In the previous post I mentioned about Latent Semantic Indexing and in this post I want to introduce both LSI and Covariance Matrix Analysis COV and then we could compare LSI and COV.
In LSI, we are given a database with m documents and n distinguishing attributes for relevancy ranking. A is the corresponding m x n document-attribute matrix model. The idea is to reduce the dimensions to k where k is much smaller than m or n  and where k is a ranking.
In the COV algorithm, document and query vectors are projected onto the subspace spanned by the k-eigenvectors corresponding to the corresponding to the max eigenvalues of the covariance matrix of document vectors. Thus the COV is based on selecting a subset k vectors. The covariance is computed by taking the averages along the individual component or dimensions Note that taking the averages along the individual dimensions from 1 to n is something that we find in Fuzzy SKWIC too.  So its particularly helpful to pay attention to the fundamentals here.  We define the component wise averages as d' = a1', a2' ... an'. where the ith document for i ranging from 1 to m has attributes /components as ai1, ai2, ai3, .. ain. Then the averages for each attribute is computed as the average across the m documents along that attribute. In a matrix with m documents as rows and n attributes as columns, this component-wise average translates to averaging the individual columns. This matrix can be decomposed into a set of matrices of the form VEVt where V is the orthogonal matrix that diagnolizes C, E is the diagonal matrix whose diagonal values are in decreasing order from top to bottom and proceeding from left to right and finally Vt which is the term matrix.  The diagonal values with k-largest are used to construct the eigen vectors v1, v2, ... vk that reduces the dimensions to k from m,n. In other words all the document vectors and the query vectors are then projected into the subspace defined by these k-eigen vectors.  The difference between COV and LSI is that in the LSI we reduce the dimensions to k while in the COV we select a subset of vectors and transform the document and query vectors to a subspace involving a subset k eigenvectors.  By reducing the dimensions, the vectors continue to have the same origin and there is less distinction between the documents in the document-attribute matrix.  In the covariance analysis, the origin is the center of the basis vectors in the subspace so that the document vectors are more evenly spaced so that the document vectors are more evenly spaced. This enables finer detection of  differences between document vectors in different clusters. Both COV and LSI project the query and document vectors into the k-dimensional subspace and then measure similarity between documents.

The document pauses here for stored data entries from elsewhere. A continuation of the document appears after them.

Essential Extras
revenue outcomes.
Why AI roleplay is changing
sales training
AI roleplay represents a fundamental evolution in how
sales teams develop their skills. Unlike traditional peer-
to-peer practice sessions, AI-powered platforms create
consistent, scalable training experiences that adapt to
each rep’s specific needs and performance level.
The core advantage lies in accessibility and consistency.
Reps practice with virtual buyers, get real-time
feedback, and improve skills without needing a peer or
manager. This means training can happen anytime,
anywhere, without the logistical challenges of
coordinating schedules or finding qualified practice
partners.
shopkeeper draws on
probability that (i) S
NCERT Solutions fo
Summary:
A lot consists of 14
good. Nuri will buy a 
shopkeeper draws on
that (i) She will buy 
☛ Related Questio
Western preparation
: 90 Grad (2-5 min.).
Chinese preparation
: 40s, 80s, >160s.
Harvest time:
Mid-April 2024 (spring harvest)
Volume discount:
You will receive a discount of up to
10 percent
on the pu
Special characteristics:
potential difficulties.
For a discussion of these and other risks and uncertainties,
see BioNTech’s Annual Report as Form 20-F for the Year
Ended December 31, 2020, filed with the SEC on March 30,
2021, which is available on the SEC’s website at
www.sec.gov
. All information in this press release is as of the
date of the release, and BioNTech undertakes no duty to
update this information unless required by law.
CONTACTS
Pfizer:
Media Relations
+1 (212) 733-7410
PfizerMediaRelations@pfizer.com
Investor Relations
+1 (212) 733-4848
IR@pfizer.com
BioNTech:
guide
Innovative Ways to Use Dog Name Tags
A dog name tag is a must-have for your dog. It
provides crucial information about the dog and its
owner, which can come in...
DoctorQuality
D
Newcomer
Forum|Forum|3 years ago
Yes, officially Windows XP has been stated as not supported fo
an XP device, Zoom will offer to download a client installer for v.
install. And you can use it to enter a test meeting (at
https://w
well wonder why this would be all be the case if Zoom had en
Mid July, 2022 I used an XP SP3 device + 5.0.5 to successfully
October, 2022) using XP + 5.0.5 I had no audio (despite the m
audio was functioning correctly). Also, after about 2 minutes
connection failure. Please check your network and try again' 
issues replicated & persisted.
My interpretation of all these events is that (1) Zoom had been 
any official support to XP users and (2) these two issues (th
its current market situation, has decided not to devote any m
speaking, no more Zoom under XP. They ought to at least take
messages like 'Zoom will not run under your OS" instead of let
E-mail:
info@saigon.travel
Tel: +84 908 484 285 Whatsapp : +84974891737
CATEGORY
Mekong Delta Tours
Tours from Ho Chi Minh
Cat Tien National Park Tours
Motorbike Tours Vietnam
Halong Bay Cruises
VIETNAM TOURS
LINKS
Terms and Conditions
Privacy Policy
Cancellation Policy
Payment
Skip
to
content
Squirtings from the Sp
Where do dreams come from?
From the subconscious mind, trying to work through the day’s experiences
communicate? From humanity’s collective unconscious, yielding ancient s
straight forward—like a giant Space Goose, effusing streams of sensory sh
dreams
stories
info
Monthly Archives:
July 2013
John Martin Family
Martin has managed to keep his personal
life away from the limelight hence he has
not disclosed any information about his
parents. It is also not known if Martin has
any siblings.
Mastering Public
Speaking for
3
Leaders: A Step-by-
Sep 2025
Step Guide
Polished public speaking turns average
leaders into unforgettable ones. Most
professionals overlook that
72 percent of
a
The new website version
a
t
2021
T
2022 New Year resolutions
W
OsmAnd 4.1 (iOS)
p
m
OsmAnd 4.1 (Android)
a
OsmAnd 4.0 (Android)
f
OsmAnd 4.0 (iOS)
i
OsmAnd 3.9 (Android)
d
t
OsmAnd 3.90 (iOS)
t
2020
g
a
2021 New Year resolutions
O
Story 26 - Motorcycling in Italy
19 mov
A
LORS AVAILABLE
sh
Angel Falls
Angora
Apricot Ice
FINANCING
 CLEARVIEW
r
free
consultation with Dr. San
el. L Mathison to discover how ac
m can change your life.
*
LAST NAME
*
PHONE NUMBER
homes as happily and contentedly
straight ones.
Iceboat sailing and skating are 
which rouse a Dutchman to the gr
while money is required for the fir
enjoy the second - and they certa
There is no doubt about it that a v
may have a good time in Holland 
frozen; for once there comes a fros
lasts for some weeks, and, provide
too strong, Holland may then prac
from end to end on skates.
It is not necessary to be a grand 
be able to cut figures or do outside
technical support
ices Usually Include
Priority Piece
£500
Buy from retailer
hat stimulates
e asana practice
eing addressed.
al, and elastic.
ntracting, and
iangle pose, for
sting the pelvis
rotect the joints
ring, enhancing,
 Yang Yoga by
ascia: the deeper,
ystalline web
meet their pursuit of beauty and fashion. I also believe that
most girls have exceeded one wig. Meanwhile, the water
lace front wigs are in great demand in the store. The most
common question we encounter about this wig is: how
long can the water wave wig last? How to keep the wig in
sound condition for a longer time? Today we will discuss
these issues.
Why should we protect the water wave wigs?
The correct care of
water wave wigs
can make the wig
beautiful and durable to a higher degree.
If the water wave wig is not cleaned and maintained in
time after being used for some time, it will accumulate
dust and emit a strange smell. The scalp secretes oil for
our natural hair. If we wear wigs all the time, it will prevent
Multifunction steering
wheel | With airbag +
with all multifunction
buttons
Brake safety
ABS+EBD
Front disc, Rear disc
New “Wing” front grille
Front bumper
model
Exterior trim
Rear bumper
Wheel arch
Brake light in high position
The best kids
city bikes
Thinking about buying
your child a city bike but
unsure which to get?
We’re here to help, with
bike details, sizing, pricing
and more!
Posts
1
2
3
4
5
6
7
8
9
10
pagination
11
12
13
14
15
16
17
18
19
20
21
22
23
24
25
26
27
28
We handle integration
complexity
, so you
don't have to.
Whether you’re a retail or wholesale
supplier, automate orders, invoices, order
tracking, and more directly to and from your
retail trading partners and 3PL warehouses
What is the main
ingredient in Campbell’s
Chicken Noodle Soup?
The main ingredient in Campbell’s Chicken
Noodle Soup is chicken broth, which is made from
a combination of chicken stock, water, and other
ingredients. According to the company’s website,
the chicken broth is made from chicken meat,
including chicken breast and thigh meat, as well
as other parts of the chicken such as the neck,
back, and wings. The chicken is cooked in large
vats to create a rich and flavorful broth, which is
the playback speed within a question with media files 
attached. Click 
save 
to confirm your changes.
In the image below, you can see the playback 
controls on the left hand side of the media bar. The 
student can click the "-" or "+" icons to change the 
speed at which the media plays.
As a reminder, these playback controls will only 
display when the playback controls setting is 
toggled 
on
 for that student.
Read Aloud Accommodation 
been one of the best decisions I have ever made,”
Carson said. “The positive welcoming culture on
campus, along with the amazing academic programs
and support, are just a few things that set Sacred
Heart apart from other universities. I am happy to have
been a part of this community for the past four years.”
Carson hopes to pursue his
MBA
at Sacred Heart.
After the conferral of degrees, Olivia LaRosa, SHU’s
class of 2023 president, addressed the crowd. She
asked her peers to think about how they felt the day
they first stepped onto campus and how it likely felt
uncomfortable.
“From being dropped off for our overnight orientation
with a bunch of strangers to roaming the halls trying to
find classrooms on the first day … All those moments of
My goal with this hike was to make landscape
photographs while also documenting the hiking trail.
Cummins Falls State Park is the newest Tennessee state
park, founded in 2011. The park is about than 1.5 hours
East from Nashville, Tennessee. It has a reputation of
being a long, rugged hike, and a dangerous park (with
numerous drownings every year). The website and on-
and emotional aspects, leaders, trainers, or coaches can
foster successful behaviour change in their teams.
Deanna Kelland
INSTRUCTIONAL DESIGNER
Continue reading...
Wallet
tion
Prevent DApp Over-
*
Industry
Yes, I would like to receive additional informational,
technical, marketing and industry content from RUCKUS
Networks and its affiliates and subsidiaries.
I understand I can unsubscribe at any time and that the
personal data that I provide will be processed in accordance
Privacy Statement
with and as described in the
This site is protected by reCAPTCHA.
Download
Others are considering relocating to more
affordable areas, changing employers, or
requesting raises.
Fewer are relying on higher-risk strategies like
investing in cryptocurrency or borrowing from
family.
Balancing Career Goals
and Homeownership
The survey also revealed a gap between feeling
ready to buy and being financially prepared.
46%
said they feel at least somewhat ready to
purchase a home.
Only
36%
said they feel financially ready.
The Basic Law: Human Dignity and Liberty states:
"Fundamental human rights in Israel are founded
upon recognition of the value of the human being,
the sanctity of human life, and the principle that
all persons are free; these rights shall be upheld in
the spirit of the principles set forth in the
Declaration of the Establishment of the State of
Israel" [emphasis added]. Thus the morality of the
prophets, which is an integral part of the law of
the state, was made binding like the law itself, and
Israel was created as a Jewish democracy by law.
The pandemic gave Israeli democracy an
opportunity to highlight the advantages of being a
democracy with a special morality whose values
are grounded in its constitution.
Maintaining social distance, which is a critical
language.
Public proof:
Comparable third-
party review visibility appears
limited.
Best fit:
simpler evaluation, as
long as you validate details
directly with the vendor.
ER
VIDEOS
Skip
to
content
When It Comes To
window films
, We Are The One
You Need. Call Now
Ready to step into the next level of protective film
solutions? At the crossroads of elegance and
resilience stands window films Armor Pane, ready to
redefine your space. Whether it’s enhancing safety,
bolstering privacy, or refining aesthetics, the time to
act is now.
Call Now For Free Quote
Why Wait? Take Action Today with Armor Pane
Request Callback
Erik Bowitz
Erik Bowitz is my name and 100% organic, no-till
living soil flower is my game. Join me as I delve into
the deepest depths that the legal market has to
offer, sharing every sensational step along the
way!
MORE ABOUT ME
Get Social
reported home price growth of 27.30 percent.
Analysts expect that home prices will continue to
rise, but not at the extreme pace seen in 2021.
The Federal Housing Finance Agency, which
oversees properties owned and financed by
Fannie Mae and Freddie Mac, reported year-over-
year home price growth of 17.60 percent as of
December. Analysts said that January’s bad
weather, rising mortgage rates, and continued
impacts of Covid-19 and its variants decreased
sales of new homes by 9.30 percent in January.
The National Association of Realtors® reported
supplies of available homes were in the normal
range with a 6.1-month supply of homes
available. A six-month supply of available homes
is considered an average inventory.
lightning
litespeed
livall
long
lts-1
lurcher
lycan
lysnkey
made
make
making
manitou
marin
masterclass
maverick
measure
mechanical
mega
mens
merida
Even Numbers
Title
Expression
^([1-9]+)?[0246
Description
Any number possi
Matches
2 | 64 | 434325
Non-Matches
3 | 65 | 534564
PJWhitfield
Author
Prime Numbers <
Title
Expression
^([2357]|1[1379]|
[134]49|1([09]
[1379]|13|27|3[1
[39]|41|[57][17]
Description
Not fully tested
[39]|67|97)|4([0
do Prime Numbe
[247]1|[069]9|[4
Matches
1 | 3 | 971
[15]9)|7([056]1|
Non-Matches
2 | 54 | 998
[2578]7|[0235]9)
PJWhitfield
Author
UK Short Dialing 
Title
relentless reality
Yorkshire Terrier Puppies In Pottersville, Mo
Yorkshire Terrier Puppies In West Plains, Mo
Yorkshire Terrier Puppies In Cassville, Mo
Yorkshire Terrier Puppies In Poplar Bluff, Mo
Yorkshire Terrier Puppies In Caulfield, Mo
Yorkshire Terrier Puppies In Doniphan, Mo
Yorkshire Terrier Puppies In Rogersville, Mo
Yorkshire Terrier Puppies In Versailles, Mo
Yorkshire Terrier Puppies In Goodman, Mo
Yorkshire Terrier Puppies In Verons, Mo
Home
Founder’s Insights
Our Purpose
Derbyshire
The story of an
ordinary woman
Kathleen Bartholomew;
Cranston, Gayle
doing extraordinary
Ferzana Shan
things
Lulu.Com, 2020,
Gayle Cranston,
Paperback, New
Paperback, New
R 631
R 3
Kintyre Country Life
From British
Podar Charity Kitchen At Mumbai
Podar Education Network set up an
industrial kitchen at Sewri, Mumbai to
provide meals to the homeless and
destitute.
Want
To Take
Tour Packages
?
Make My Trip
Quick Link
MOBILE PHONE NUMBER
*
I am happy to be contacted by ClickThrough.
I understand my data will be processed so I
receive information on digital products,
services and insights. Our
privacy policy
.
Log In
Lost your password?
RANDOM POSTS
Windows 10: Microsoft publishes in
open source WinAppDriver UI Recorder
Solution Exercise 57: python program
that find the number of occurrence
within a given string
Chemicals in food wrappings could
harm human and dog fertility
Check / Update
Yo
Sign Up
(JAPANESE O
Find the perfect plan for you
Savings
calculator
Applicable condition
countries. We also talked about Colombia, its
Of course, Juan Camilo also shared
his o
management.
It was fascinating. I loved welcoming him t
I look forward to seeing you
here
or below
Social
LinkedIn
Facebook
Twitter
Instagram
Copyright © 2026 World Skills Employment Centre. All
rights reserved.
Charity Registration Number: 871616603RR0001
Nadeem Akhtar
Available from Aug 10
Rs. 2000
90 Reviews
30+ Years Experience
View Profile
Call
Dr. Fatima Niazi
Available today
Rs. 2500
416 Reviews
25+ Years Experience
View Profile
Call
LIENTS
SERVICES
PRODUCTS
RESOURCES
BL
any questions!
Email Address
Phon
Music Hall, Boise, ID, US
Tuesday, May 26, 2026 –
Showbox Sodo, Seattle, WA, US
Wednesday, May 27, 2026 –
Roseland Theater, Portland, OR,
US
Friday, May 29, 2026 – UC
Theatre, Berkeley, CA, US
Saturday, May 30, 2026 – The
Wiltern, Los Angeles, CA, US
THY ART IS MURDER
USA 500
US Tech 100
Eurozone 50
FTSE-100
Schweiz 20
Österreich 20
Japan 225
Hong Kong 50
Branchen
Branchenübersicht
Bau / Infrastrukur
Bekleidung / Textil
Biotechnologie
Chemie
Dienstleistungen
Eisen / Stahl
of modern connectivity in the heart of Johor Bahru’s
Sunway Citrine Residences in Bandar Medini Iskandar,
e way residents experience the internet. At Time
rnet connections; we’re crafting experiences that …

 Another advantage with COV is that the computations for the k eigenvectors and Eigen values are independent of the document vectors and query vectors. So they need not be performed for each document and query vector and since this is done only once, the document and query vectors can be processed in near real-time. This is a significant advantage when compared with the LSI which did not scale as the size of the database grew. However, the cost for the Eigen-vectors is still significant in comparision to the cost of the individual vector processing.